The following metrics are loaded from src/outputs/metrics.json.

Metric	Value
Test Accuracy	0.9649
Test Loss	0.1050
ROC AUC	0.9954
Average Precision	0.9934
5-Fold Mean Accuracy	0.9736
5-Fold Accuracy Std	0.0112

Clinical Interpretation

In cancer screening, the costs of different error types are highly asymmetric. A false negative (malignant tumor classified as benign) can delay treatment with potentially life-threatening consequences, while a false positive (benign tumor flagged as malignant) leads to additional screening — inconvenient but not dangerous. The model's error profile shows 3 false positives (benign predicted as malignant) and 1 false negative (malignant predicted as benign).

Interpretation

• Discrimination quality is very strong (AUC ~0.995), indicating excellent ranking between malignant and benign cases.
• Precision-recall behavior is also strong (AP ~0.993), important for imbalanced medical classification settings.
• Generalization appears stable with high CV mean accuracy and low fold-to-fold variance.
• Decision boundary uses the default threshold of 0.5 on predicted probabilities.

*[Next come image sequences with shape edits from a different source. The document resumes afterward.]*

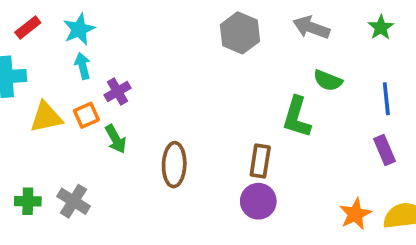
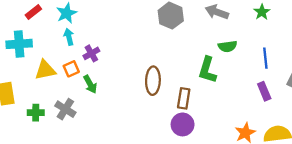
green semicircle: (328, 80) -> (228, 46), turned -30
brown ellipse: (174, 165) -> (153, 81), moved
green cross: (28, 201) -> (36, 113), moved
gray cross: (74, 201) -> (65, 109), moved

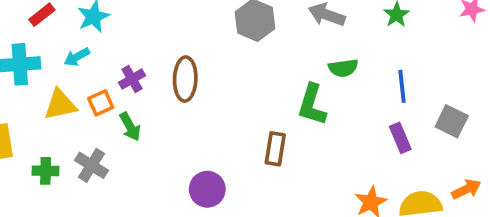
cyan arrow: (69, 37) -> (77, 57), moved, turned -105
brown ellipse: (153, 81) -> (185, 79), moved
purple circle: (183, 124) -> (207, 189), moved

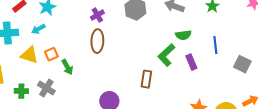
purple cross: (132, 79) -> (97, 15), moved
yellow triangle: (60, 105) -> (29, 55), turned 30
green L-shape: (312, 105) -> (166, 55), turned 30
purple rectangle: (400, 138) -> (191, 62), moved

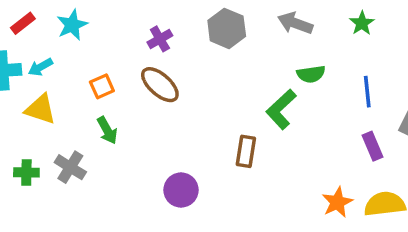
cyan arrow: (38, 29) -> (40, 67), moved
brown ellipse: (97, 41) -> (160, 85), turned -50
orange square: (51, 54) -> (102, 86), moved
purple rectangle: (191, 62) -> (372, 146), moved

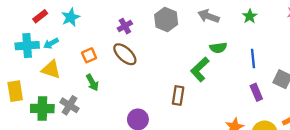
green cross: (26, 172) -> (42, 109), size x1.5

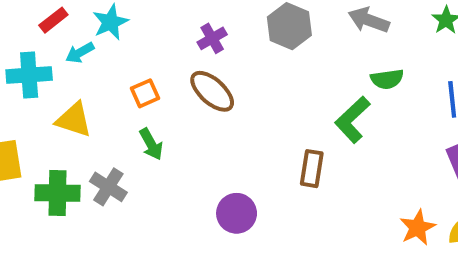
cyan arrow: (51, 43) -> (80, 53), moved

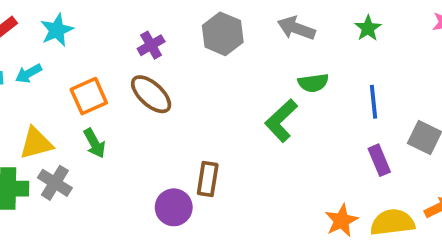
cyan arrow: (80, 53) -> (29, 73), moved
orange square: (145, 93) -> (89, 96), size x1.4
yellow triangle: (74, 120) -> (36, 143), moved, turned -33
brown rectangle: (312, 169) -> (208, 179), moved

Misclassification Analysis

Out of 114 test samples, the model misclassifies 4: 3 false positives (benign predicted as malignant) and 1 false negative (malignant predicted as benign).

Sample	Actual	Predicted	P(benign)	Confidence
16	Benign	Malignant	0.251	74.9%
38	Benign	Malignant	0.200	80.0%
53	Malignant	Benign	0.874	87.4%
66	Benign	Malignant	0.350	65.0%

When projected into PCA space, all misclassified samples fall in the overlap region between the two class clusters. These are genuinely ambiguous cases — tumors whose feature profiles sit at the boundary between malignant and benign — rather than systematic model failures.

Notably, the false-negative case (Sample 53) was classified with high confidence (87.4%), meaning this malignant tumor has a feature profile that closely resembles benign tissue — the clinically most concerning type of error.

Artifacts

Saved under src/outputs/:

• best_model.pth - trained PyTorch model weights
• scaler.pkl - fitted standardization object
• metrics.json - exported evaluation metrics

Setup and Usage

1) Install dependencies

uv sync

2) Run the notebook

uv run jupyter lab

Open src/nn.ipynb and execute all cells to reproduce training, evaluation, and output artifacts.